Arquetípico fue el ejercido por Carlos I de Inglaterra (tan parejo y, a un tiempo, tan distinto al de Felipe IV de España), capaz de otorgar a su corte una imagen brillante que ha resistido el paso del tiempo, y ello a pesar de la dispersión que a su muerte sufrieron sus colecciones (ventas de 1650 y 1653), y la destrucción (incendio del palacio de Whitehall en 1698). Protector de Gentileschi, Rubens y Van Dyck, a quienes atrajo a su lado, sus planteamientos (que, junto al gusto y el placer personal, veían en el coleccionismo un instrumento cultural de afirmación política y de prestigio dinástico) variaron el concepto de mecenazgo y revitalizaron el de coleccionismo cortesano a gran escala.No deja de ser muy significativo que el puritano y republicano Cromwell, como haciéndose eco de parte de tales planteamientos: necesidad de expresar su poder, conservará personalmente los Triunfos de Mantegna y los Cartones de Raffaello comprados por su víctima.Diversa, pero también muy típica del Seiscientos, fue la actitud del archiduque Leopoldo Guillermo de Austria, gobernador de los Países Bajos meridionales (Flandes) entre 1646 y 1656. Verdadero conocedor de la pintura flamenca de los siglos XV-XVI y admirador de la pintura italiana, formó una riquísima colección en su palacio de Bruselas, en donde reunió 1.397 cuadros, 343 dibujos y 542 esculturas (Inventario, 1659), que legada a su sobrino el emperador Leopoldo I, constituyó el núcleo fundacional de las galerías imperiales vienesas.

Una nota de alcance nos informa no tanto del gusto personal del archiduque, cuanto de las consecuencias a que le condujeron sus radicales prejuicios religiosos y políticos, muy propios de la época: evitar la adquisición de obras de los pintores protestantes holandeses y de Rembrandt. Su protegido, Teniers el Joven, al que nombró director de su galería, nos ha dejado varias vistas de su colección, tratadas con la minuciosidad ilustrativa de los pintores de cabinets d' amateur (El archiduque Leopoldo Guillermo visitando su galería de Bruselas) (Madrid, Museo del Prado; Viena, Kunsthistorisches Museum).
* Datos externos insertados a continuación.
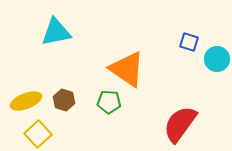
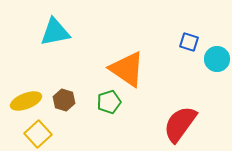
cyan triangle: moved 1 px left
green pentagon: rotated 20 degrees counterclockwise
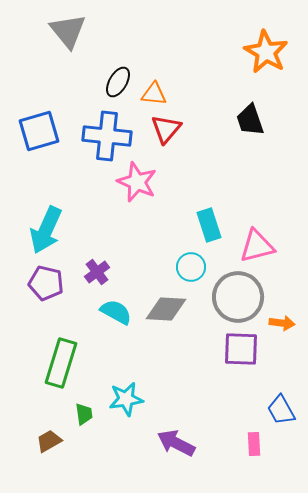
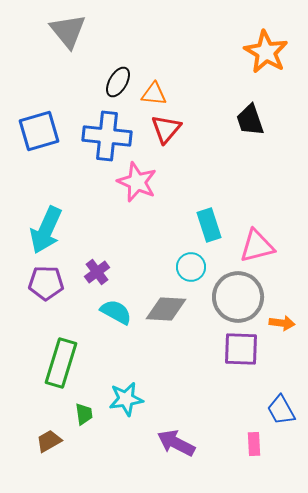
purple pentagon: rotated 12 degrees counterclockwise
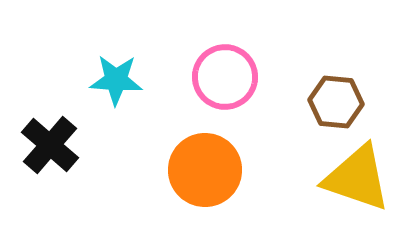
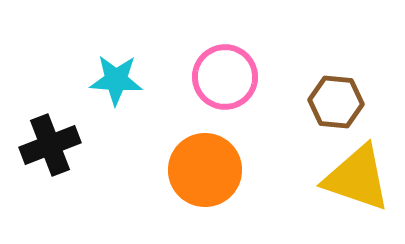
black cross: rotated 28 degrees clockwise
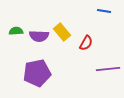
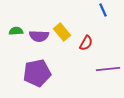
blue line: moved 1 px left, 1 px up; rotated 56 degrees clockwise
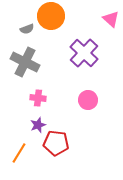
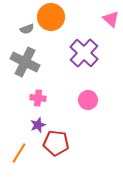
orange circle: moved 1 px down
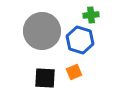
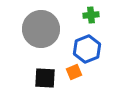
gray circle: moved 1 px left, 2 px up
blue hexagon: moved 7 px right, 9 px down; rotated 20 degrees clockwise
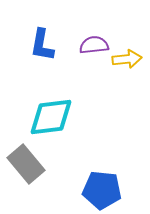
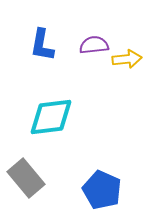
gray rectangle: moved 14 px down
blue pentagon: rotated 18 degrees clockwise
De gran interés documentalista, estos cuadros son catálogos ilustrados de las galerías de pinturas, estatuas y curiosidades que atesoraban los príncipes, los nobles o los potentados cultos de la época.Relacionando diplomacia con arte (incluido el elaborado por algún coetáneo, como A. Brouwer, al que ayudó), Rubens reunió en su casa de Amberes una colección demostrativa del tono internacional alcanzado por los modos que definieron al coleccionismo europeo del siglo XVII, uniendo a la fruición estética la adquisición de prestigio económico y social, cuando no cortesano. Buena prueba del carácter áulico que, en gran medida, rodeó a la colección reunida por Rubens, fue su venta parcial al duque de Buckingham (1627).Con todo, queremos llamar la atención sobre el hecho de que Rubens tuviera 17 cuadros de Brouwer (8 poseyó Rembrandt), ya que nos introduce en el mundo de la clientela y el mercado artístico modernos, basados no tanto en la protección desplegada a favor de un artista determinado, con el que se establecía una relación de servidumbre, o en el encargo de una obra al artista que mejor se acomodara a las pretensiones e ideas del comitente, cuanto en la aplicación de los principios del mercantilismo económico, comprando la producción de las obras y almacenándolas para su reserva y posterior venta mediante subasta.